- Born: 16 February 1924 Leipzig, Weimar Republic
- Died: 6 September 1952 (aged 28) Münchner Platz Prison, Dresden, East Germany
- Cause of death: Execution by guillotine
- Occupations: Civil rights militant KgU technical supporter Show trial victim

= Wolfgang Kaiser (KgU) =

Wolfgang Kaiser (16 February 1924 – 6 September 1952) was a member of Rainer Hildebrandt's "Struggle against Inhumanty" group (KgU / Kampfgruppe gegen Unmenschlichkeit) which campaigned against the one party dictatorship in the German Democratic Republic.
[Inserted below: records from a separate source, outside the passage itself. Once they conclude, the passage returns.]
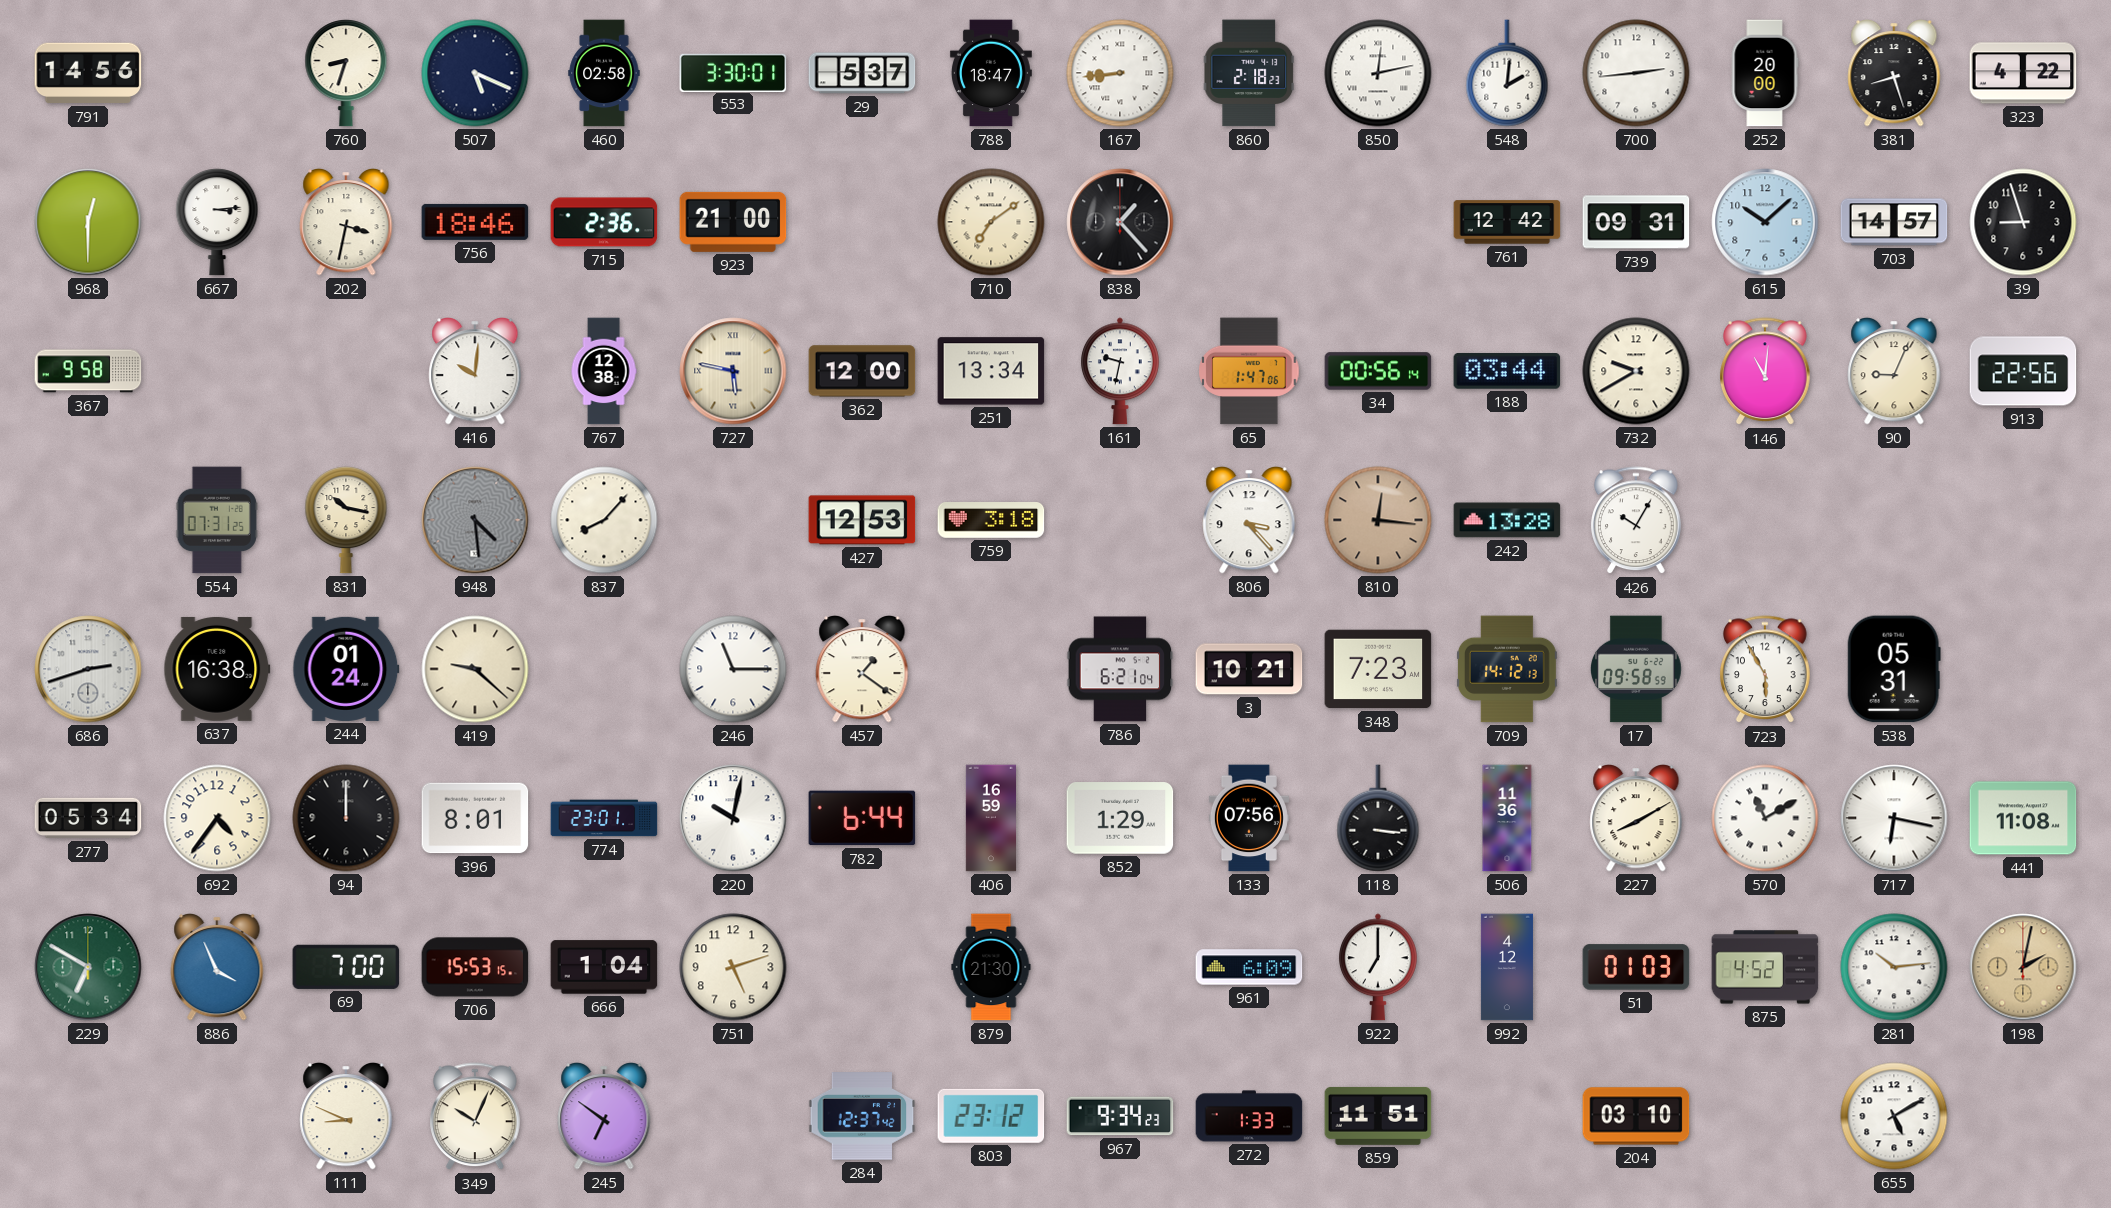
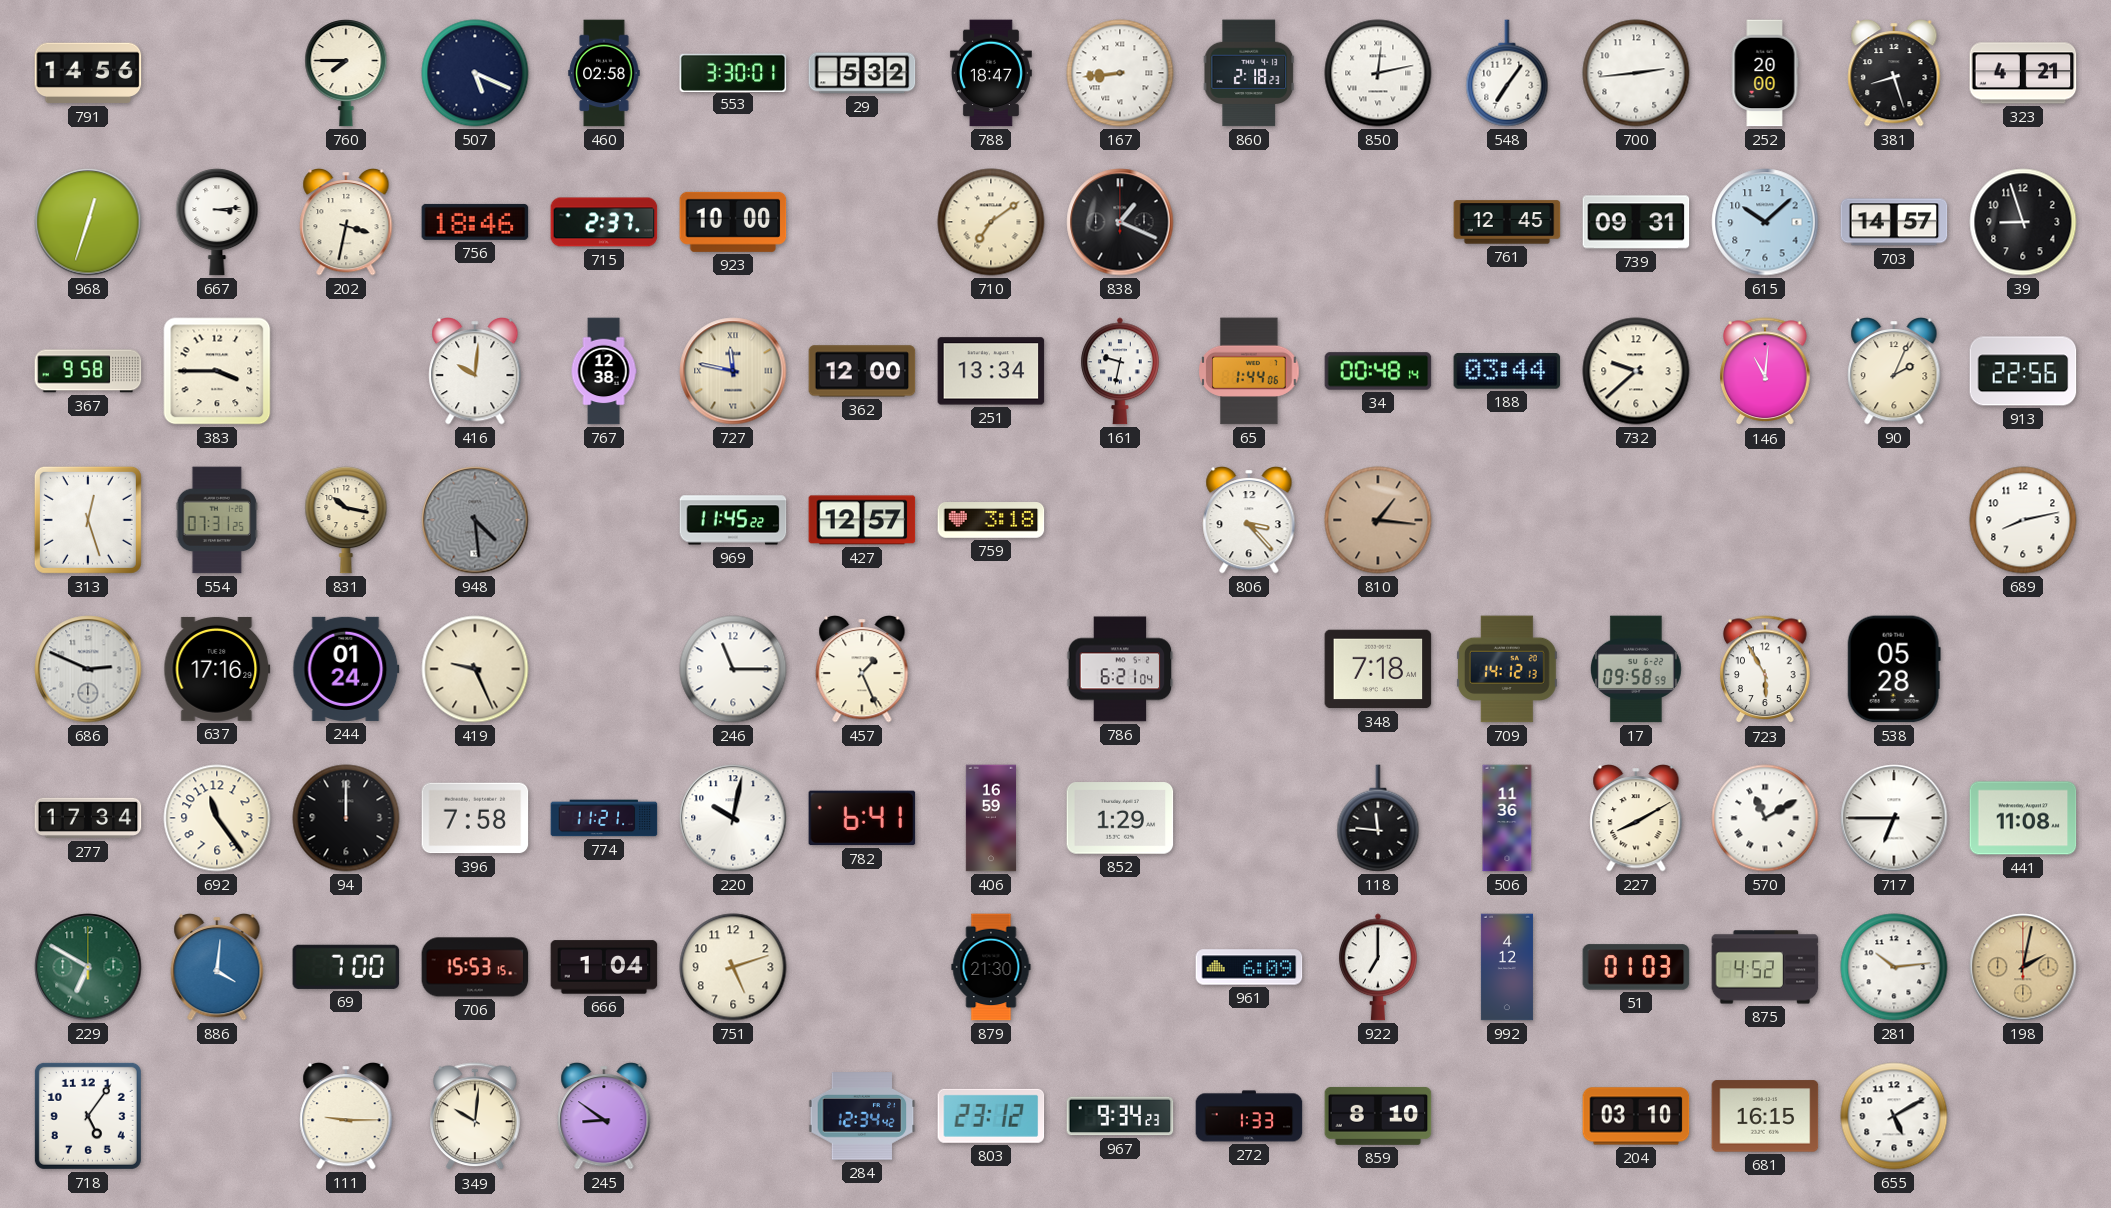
760: 8:33 -> 7:45
29: 5:37 -> 5:32
548: 2:01 -> 7:06
323: 4:22 -> 4:21
968: 12:30 -> 12:33
715: 2:36 -> 2:37
923: 21:00 -> 10:00
838: 1:23 -> 1:19
761: 12:42 -> 12:45
383: none -> 3:45
727: 5:47 -> 11:47
65: 1:47 -> 1:44
34: 00:56 -> 00:48
732: 9:40 -> 9:38
90: 9:04 -> 2:04
313: none -> 12:27
837: 8:07 -> none
969: none -> 11:45
427: 12:53 -> 12:57
810: 12:16 -> 1:16
242: 13:28 -> none
426: 10:05 -> none
689: none -> 8:13
686: 2:42 -> 2:49
637: 16:38 -> 17:16
419: 9:22 -> 9:26
457: 1:21 -> 1:26
3: 10:21 -> none
348: 7:23 -> 7:18
538: 05:31 -> 05:28
277: 05:34 -> 17:34
692: 4:36 -> 11:24
396: 8:01 -> 7:58
774: 23:01 -> 11:21
782: 6:44 -> 6:41
133: 07:56 -> none
118: 3:16 -> 11:46
717: 6:17 -> 6:45
886: 3:56 -> 4:01
718: none -> 5:06
111: 8:49 -> 9:15
349: 10:04 -> 10:01
245: 6:51 -> 8:51
284: 12:37 -> 12:34
859: 11:51 -> 8:10
681: none -> 16:15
In the 1952 Hildebrandt conspiracy show trial, he was identified on 8 August as the "chief chemist" of the KgU and, on 9 August, condemned to death in the country's Supreme Court.

==Life==

===Background===
Wolfgang Kaiser was a chemistry student. He was studying at the Humboldt University, then in East Berlin, though he actually lived in West Berlin. The political division of Berlin complicated his life. He attempted without success to switch to the newly established Free University in West Berlin, but lost his student place in the process.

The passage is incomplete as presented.